I stole this from Kathy Jackson. If she got it from someone else, I don't remember who it was, so I'm crediting her...Now, do I think it would be awesome if lots of people got super serious about self-defense? Hell, yes I do. But that's for the next post...
So, imagine this island. The dry land starts at the beach and gently slopes upward. The farther inland you go, the higher the ground gets, but the steeper the slope becomes. Most of it only requires a pair of shoes, but if you keep going inland and upward, the slopes get steeper and eventually you may need specialized gear and training. But the climbing is fun, and some people buy the shoes and ropes and pitons and make a hobby of it.

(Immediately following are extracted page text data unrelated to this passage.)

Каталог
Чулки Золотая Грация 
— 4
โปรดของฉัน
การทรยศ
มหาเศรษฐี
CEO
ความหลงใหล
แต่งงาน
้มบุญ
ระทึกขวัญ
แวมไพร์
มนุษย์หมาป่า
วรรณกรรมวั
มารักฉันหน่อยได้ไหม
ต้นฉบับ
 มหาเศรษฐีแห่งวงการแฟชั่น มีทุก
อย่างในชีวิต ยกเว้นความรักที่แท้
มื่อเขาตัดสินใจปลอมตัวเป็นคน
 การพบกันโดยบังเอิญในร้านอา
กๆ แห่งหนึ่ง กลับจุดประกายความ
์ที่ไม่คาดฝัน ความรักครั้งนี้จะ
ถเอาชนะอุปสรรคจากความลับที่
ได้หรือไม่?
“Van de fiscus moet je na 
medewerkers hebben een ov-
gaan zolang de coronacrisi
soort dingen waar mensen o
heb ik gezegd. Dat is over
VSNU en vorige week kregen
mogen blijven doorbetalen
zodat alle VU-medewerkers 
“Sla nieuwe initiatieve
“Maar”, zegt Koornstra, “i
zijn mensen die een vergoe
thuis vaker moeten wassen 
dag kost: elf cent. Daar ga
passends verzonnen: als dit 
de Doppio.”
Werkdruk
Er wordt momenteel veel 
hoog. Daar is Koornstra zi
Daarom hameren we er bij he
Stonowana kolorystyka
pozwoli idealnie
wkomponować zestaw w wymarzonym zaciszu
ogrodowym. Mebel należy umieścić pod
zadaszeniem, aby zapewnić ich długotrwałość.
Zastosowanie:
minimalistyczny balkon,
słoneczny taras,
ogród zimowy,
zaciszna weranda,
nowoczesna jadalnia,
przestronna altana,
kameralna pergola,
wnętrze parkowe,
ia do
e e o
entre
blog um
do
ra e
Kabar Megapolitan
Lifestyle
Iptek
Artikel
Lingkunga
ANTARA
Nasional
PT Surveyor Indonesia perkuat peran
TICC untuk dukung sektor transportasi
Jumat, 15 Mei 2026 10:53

Just putting your shoes on and walking off the beach will probably save you from 90% of the tsunamis that are going to come along. If you're way up on the mountain, it's going to take a really rare world-ender of a tsunami to affect you. How much time and money do you feel like spending mountain climbing? If you're doing it out of a pure risk-benefit calculus as opposed to because you just like mountain climbing, probably not a ton.
Similarly, I remember when the "zombie apocalypse" thing started rearing its head among survivalists (now called "preppers") some twenty years ago as basically a shorthand joke: "If you're prepared for the dead to rise from their graves and walk the earth in search of human brains, then a week without power after a hurricane should be a doddle."
This constant assertion that if people haven't taken a refresher Tactical Disruptive Combat Pistol III every year, shoot IDPA once a month, and carry a Roland Special with a two spare mags, a handheld light, a blowout kit, and a BUG, then they just aren't serious about self-protection is actively counterproductive in the wider shooting world.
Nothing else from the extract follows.